Saturday, June 27, 2015

Terse, touching, tiring


It almost feels like you're obligated to love the poetry of Emily Dickinson if you're an American. And much of her poetry is loveable - she writes about butterflies and birds and bees so much that sometimes she reads like a nineteenth century Lisa Frank; she has an incredible, almost overpowering grasp of grief; she was an eccentric loner with strange habits and Americans fucking LOVE it when authors are a bit odd.

For all of that I can't love Dickinson, or at least not all of her work. She has many, many poems that speak to me, but she's also got a whole lot of poems that are written in praise of/glory for her God and I just can't really share in that. Many Dickinson poems are so confident of everlasting life in the bounty and glory of God that they sort of seem to undercut the poems of hers that I love, those about loss and grief and mourning. If she was so bloody confident about an afterlife where she would join those she loved and never suffer anymore then why is so much of the rest of her poetry about the sundering of loved ones?

So I'm a bit torn on I'm nobody! Who are you?, a Scholastic Press collection meant for tweens and teens. I mean don't get me wrong, there are some really goddamned good poems in this book, and I wept while reading some of them. But I also spent a lot of my time while reading making bets with myself about how many more poems I'd read before coming across another that was all about the permanence of the soul and the helplessness of mankind before God.

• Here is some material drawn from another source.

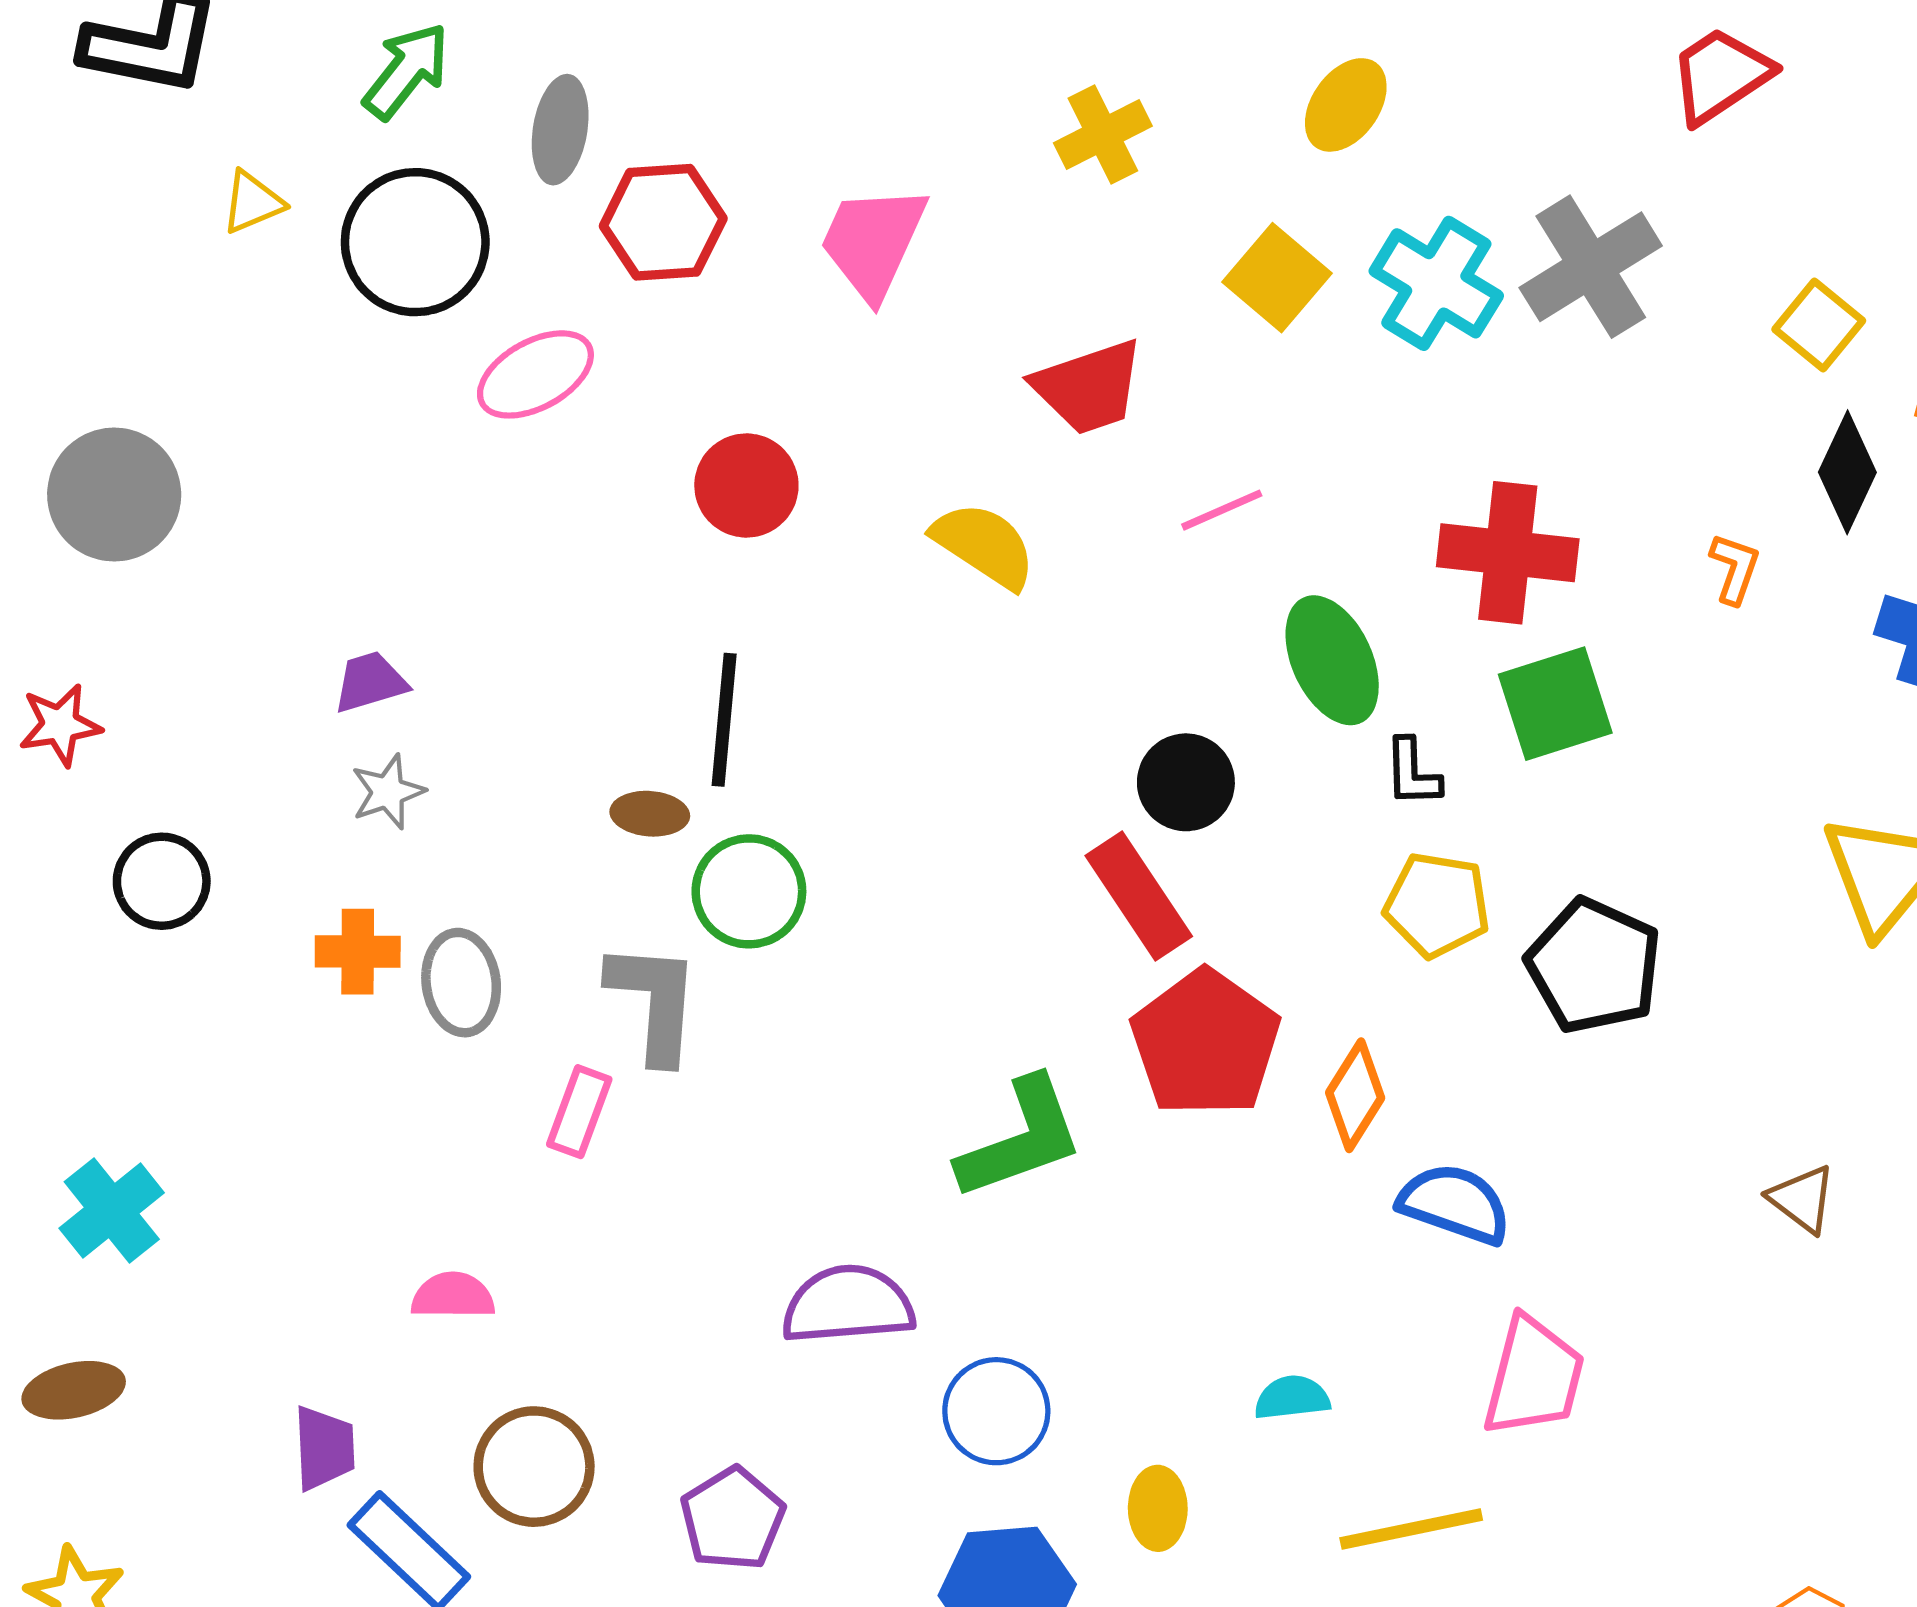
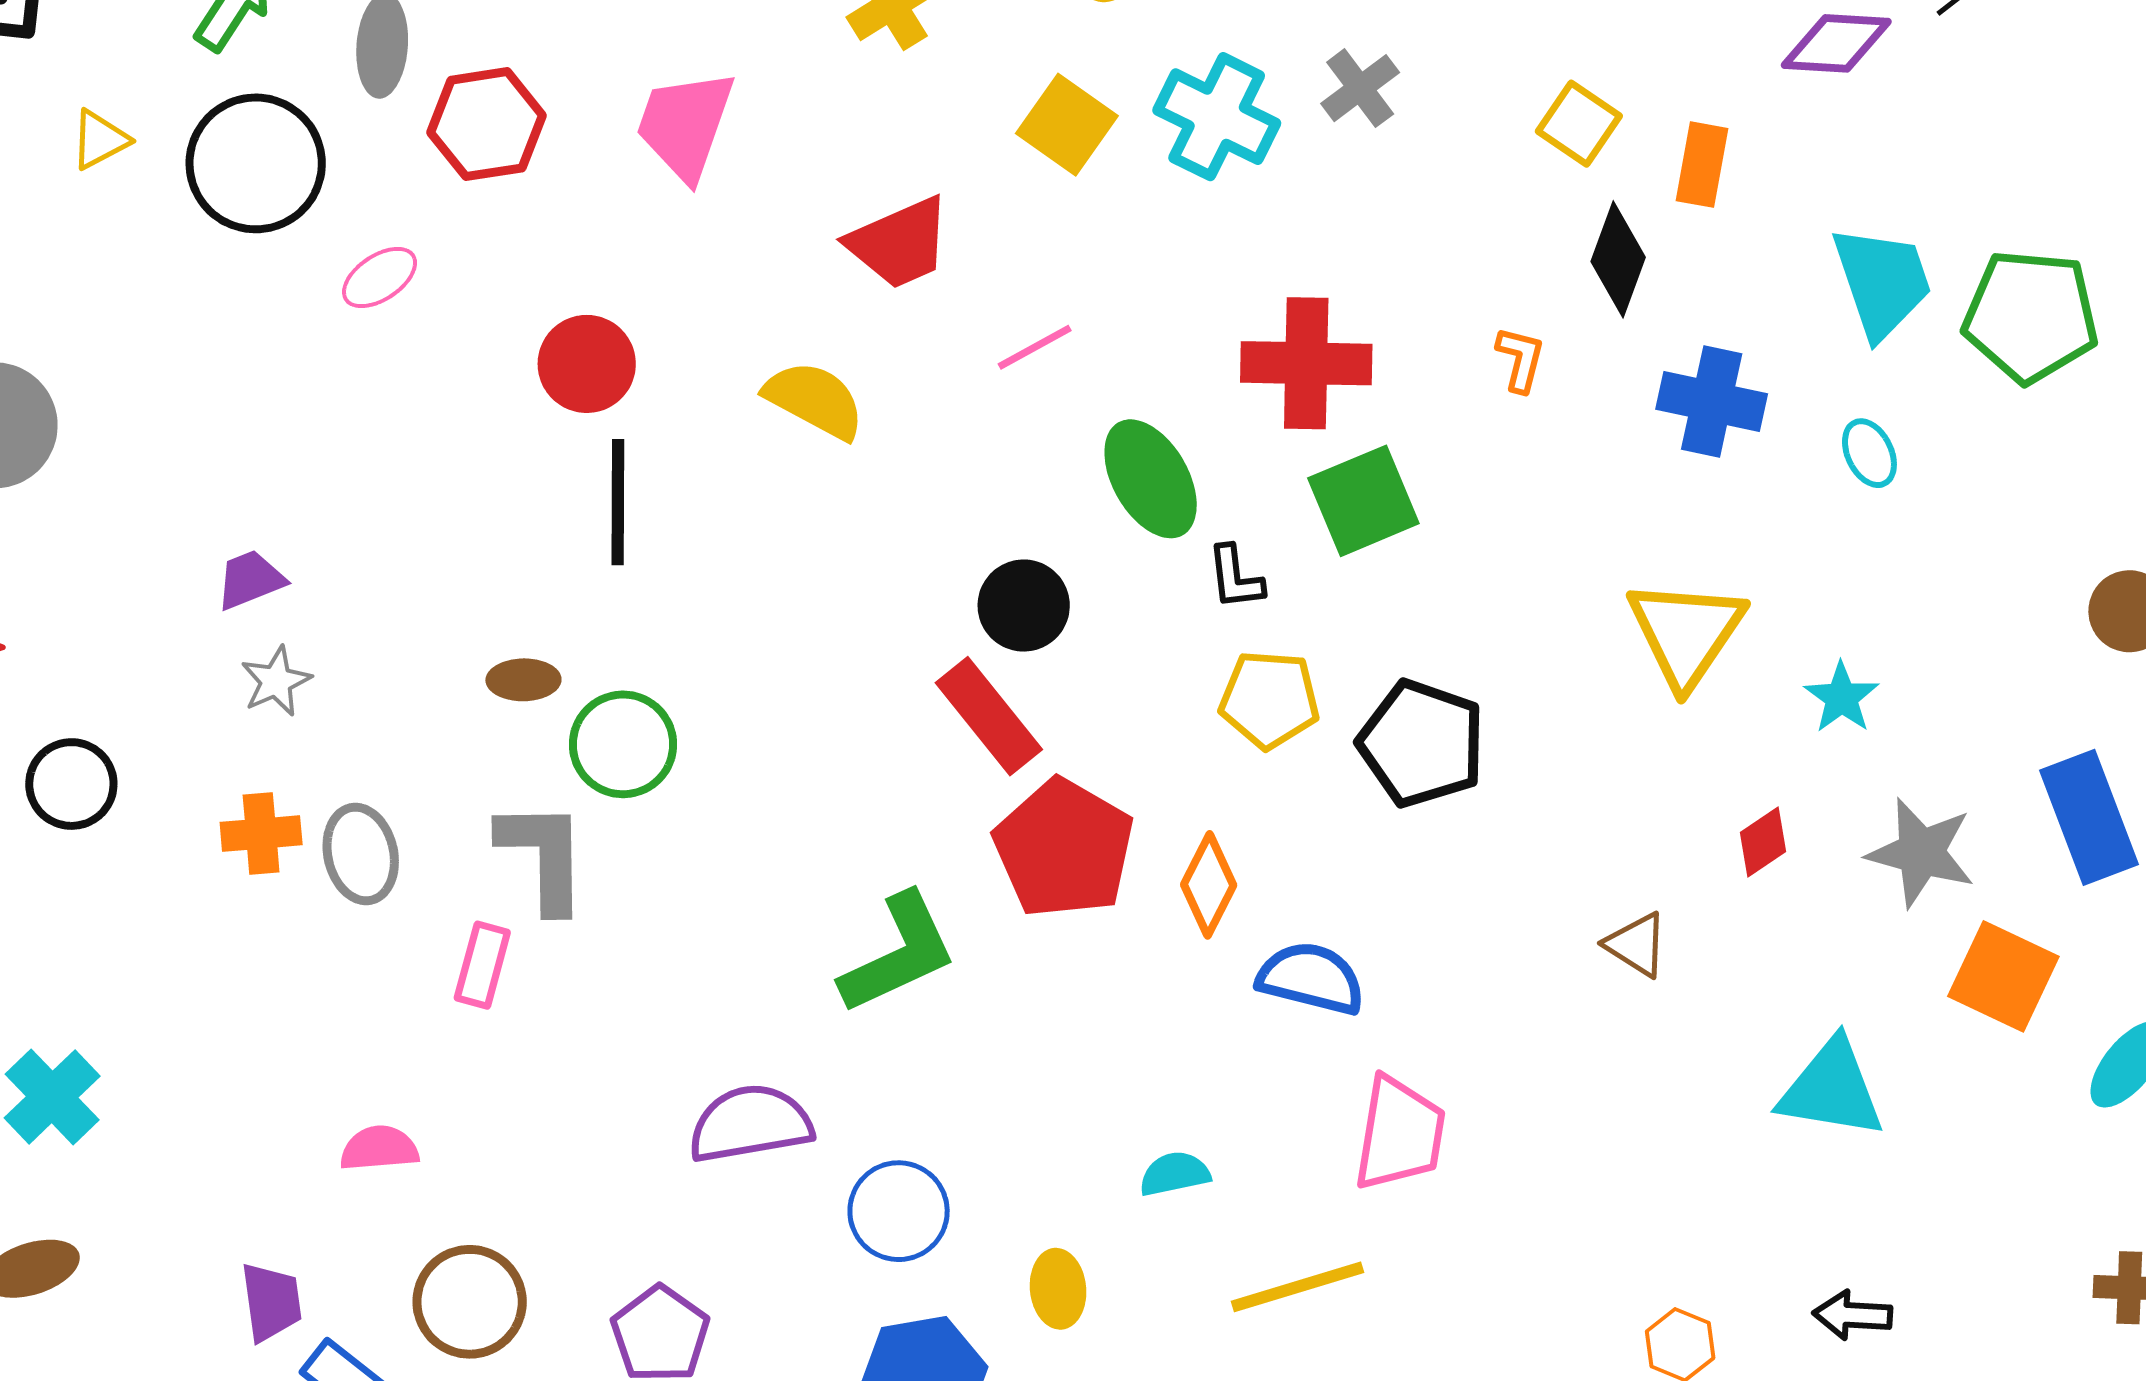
gray cross: (1591, 267) -> (1360, 88), size x0.6
pink ellipse: (535, 374) -> (380, 277), size x0.7
black line: (724, 720) -> (618, 502), moved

I guess what I'd really like to do is make my own Dickinson collection - one that's a bit more internally consistent - a selection of poems where the focus is on how hard it can be to be human, how glorious it is to see the sun and the sea and the flight of birds, but with none of the matter of fact (and less interestingly written) poems that leave human effort and emotion behind.

Cheers,
     - Alli

Dickinson, Emily. Ed. Edric S. Mesmer. I'm nobody! Who are you? Scholastic Press.
     New York: New York. 2002. (1886).